Now we can implement NDCG:

In [10]:
def ndcg_at_k(x, k):
    if k == 0:
        return .0
    elif k < 0:
        raise ValueError('k cannot be negative')
    # 1, 2, ..., k
    i = np.arange(1, k + 1)
    # Discount factor
    d = 1. / np.log2(i + 1)
    # Sorted for best possible scores
    x_best = np.sort(x)[::-1]
    # Compute normalization constant
    N = np.sum(d * x_best[:k])
    n = np.sum(d * x[:k])
    return n / N

OK, we are almost ready to test the models. Here's how this will work. We will run k fold cross validation on our dataset. By default, we will split our matrix into two parts. We will train on the first, then test on the second. Then train on the second, and test on the first. But what are we testing? In our test set, for a given user, we will perform stratified sampling. Our stratas are: ratings and missing ratings. From these stratas, we will allow the training to get access to half of each.

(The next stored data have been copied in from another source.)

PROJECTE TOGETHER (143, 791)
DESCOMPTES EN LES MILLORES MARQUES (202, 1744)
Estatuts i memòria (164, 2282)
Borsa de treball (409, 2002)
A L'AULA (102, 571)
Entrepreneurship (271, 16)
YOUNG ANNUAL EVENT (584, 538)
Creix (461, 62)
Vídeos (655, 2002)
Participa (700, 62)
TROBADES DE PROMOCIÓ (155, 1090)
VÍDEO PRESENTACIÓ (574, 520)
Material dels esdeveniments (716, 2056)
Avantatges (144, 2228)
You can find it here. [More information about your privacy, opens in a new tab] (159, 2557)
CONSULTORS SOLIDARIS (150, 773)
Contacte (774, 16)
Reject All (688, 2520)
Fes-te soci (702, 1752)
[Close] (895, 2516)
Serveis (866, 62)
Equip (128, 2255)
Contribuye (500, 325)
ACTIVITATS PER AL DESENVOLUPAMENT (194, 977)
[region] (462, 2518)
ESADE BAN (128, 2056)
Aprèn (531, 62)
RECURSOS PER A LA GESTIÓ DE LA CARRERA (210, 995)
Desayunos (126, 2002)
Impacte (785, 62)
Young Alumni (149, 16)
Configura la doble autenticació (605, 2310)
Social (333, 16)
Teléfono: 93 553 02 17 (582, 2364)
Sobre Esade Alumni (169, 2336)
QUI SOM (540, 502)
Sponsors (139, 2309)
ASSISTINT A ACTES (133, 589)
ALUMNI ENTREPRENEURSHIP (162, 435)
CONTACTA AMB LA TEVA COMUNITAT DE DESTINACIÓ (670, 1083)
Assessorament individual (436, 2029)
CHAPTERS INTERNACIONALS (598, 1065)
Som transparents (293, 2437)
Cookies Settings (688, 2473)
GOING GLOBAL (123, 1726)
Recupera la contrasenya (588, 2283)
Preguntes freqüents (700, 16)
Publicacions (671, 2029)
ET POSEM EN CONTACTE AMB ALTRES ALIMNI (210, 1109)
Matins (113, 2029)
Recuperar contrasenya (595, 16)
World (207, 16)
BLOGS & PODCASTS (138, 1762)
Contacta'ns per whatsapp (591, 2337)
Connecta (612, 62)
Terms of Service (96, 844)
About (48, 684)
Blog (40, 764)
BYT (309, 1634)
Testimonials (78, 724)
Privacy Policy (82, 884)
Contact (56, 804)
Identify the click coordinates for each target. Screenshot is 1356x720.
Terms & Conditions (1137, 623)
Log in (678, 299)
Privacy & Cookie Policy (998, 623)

Then during evaluation, we will select the test portions of the stratas, and examine how well we did via NDCG.

In [11]:
def cross_val_ndcg(model, X, n_splits=2):
    m, n = X.shape
    rows = list(range(m))
    # Row index
    I = np.array(range(n))
    # Now, split into K folds (by users)
    kf = KFold(n_splits=n_splits, shuffle=True)
    scores = []
    for train, test in kf.split(rows):
        # Assign test entries as undefined
        X_train = X.copy()
        X_test = X[test,:]
        user_indx = dict()
        # Prepare training set
        for i in test:            
            # Indices with non-nan
            pos_indx = I[~np.isnan(X[i,:])]
            neg_indx = I[np.isnan(X[i,:])]
            # Shuffle indices
            pos_test, _ = np.array_split(pos_indx, 2)
            neg_test, _ = np.array_split(neg_indx, 2)
            test_indx = np.append(pos_test, neg_test)
            # "Hide" entries for this person
            X_train[i, pos_test] = np.nan
            # Remember what indices to
            # use during testing
            user_indx[i] = test_indx
        # Train
        R_hat = model.R_hat
        for i in test:
            test_indx = user_indx[i]
            # Need to rank these
            # according to our algorithm
            values = X[i, test_indx]
            # Replace missing entries with 0
            I_ = np.array(range(len(values)))
            neg_indx = I_[np.isnan(values)]
            values[neg_indx] = 0.
            # These are the predicted values
            pred = R_hat[i, test_indx]
            # Get sorted index position
            sort_indx = np.argsort(pred)[::-1]
            values = values[sort_indx]
            # Now, order pred by holdout values
            ndcg = ndcg_at_k(values, k=20)
    return scores
In [12]:
als_scores = cross_val_ndcg(CustomALS(), R_df.values, n_splits=2)
In [13]:
spark_als_scores = cross_val_ndcg(SparkALS(), R_df.values, n_splits=2)
In [16]:
scores = [{'scores': als_scores, 'name': 'als', 'color': 'blue'},
          {'scores': spark_als_scores, 'name': 'spark-als', 'color': 'red'}]
In [17]:
for v in scores:
    mu = round(np.mean(v['scores']),2)
    std = round(np.std(v['scores']),2)
    plt.hist(v['scores'], color=v['color'],
             bins=50, alpha=0.4,
             label='{}, $\mu$={}, $\sigma$={}'.format(v['name'], mu, std))

plt.title('2 Fold Cross Validation')
plt.legend(loc='upper right')
<matplotlib.legend.Legend at 0x106f4f630>

Above, we see the implmentations are similar. But this arises from the fact because we now understand how ALS works. Thanks for reading!